Nuova norma su concessioni idroelettriche

Una bozza di decreto legislativo è giunta al Consiglio Valle. Questo testo riguarda l'attuazione dello statuto speciale per le concessioni di derivazione d'acqua. La trasmissione è avvenuta dopo un annuncio del vicepremier Antonio Tajani. L'assemblea regionale dovrà ora esprimere il suo parere. Successivamente, il documento passerà al Consiglio dei Ministri per l'approvazione finale. Una precedente versione era già stata approvata nella legislatura passata. La commissione paritetica ha apportato delle modifiche al testo attuale.

Poteri della Regione in materia idroelettrica

La nuova normativa conferisce alla Regione poteri significativi. Potrà disciplinare le modalità di assegnazione delle concessioni. Sarà possibile definire la durata di tali concessioni. Verranno stabiliti i criteri per la determinazione dei canoni. Questi canoni sono relativi all'uso dei beni del demanio idrico. La norma prevede anche la valorizzazione di tali beni. Saranno valutati gli aspetti paesaggistici. Verrà considerato anche l'impatto ambientale delle derivazioni.

Modalità di assegnazione delle concessioni

Per le grandi derivazioni d'acqua a uso idroelettrico, la Regione avrà diverse opzioni. Potrà assegnare le concessioni a operatori economici. Sono incluse società a partecipazione pubblica, anche totale. L'assegnazione potrà avvenire tramite gare pubbliche. Saranno utilizzate procedure di evidenza pubblica. Si potrà procedere con società a capitale misto pubblico-privato. In questo caso, il socio privato sarà scelto con procedure pubbliche. Sono previste anche forme di partenariato pubblico-privato.

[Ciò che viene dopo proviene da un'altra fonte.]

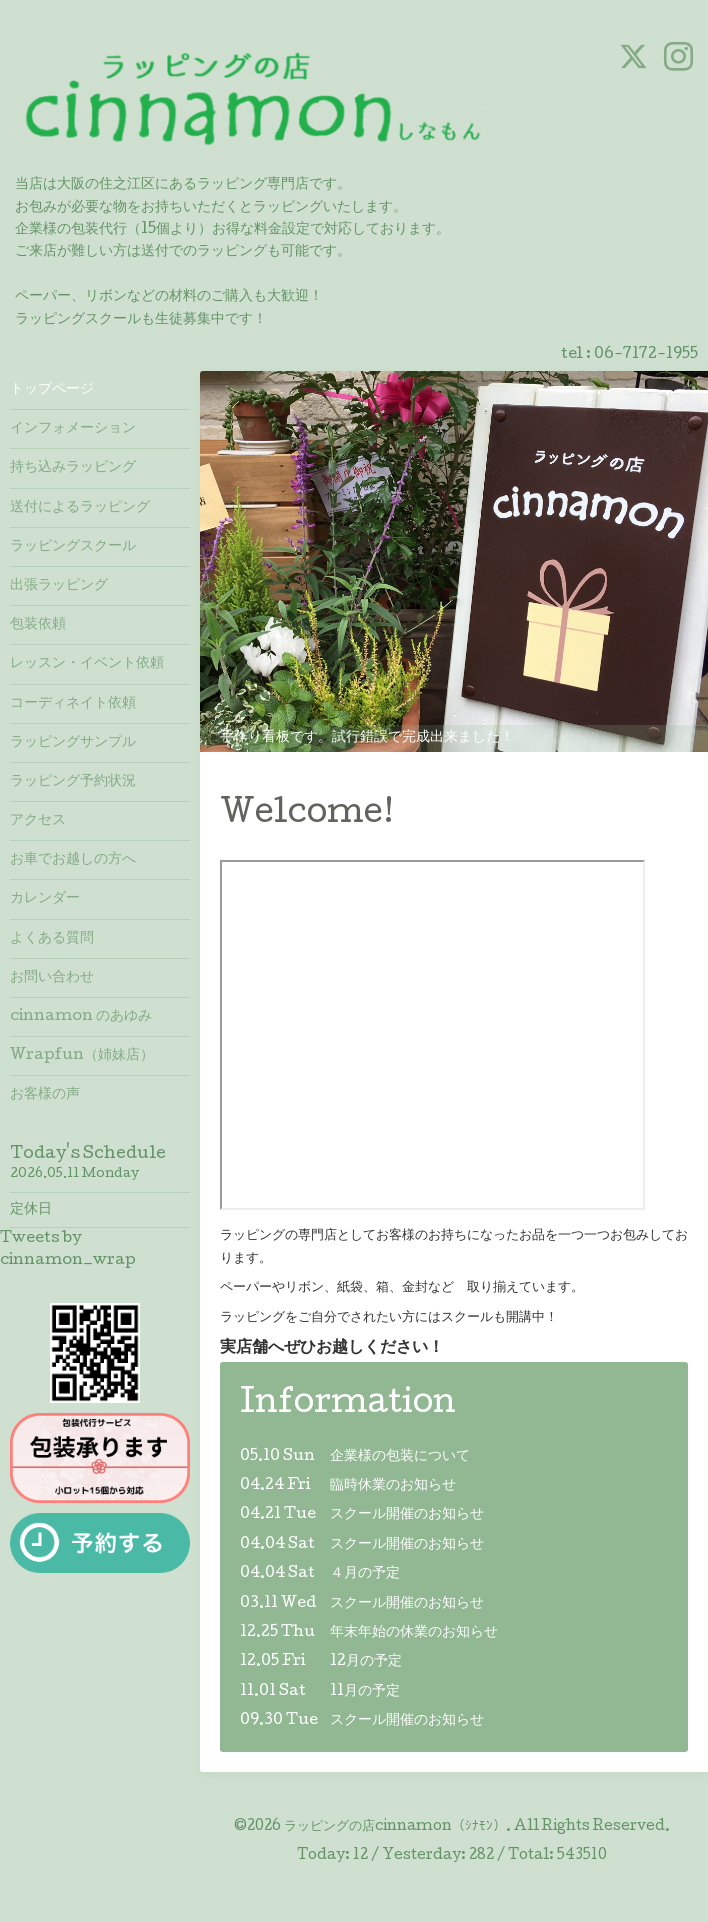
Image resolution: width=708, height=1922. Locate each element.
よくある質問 (52, 939)
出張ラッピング (59, 586)
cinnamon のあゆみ (81, 1017)
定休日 (31, 1210)
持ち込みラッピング (73, 468)
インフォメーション (73, 429)
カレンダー (45, 899)
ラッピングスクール (73, 547)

Infine, è possibile l'affidamento a società a totale controllo pubblico. In caso di affidamento 'in house', la Regione motiverà qualificatamente il provvedimento di assegnazione.

Altra norma di attuazione approvata

In parallelo, la prima Commissione 'Istituzioni e Autonomia' ha dato parere favorevole. L'oggetto è uno schema di un'altra norma di attuazione dello Statuto speciale. Questa riguarda il coordinamento della finanza pubblica. Si parla anche di un sistema territoriale integrato. Il gruppo AdC si è astenuto. Il testo attribuisce alla Regione il ruolo di coordinamento della finanza pubblica. Questo coordinamento riguarderà l'intero sistema territoriale regionale della Valle d'Aosta. Il sistema include la Regione stessa. Comprende anche gli enti locali. Sono inclusi gli enti strumentali, le Usl e l'Università della Valle d'Aosta.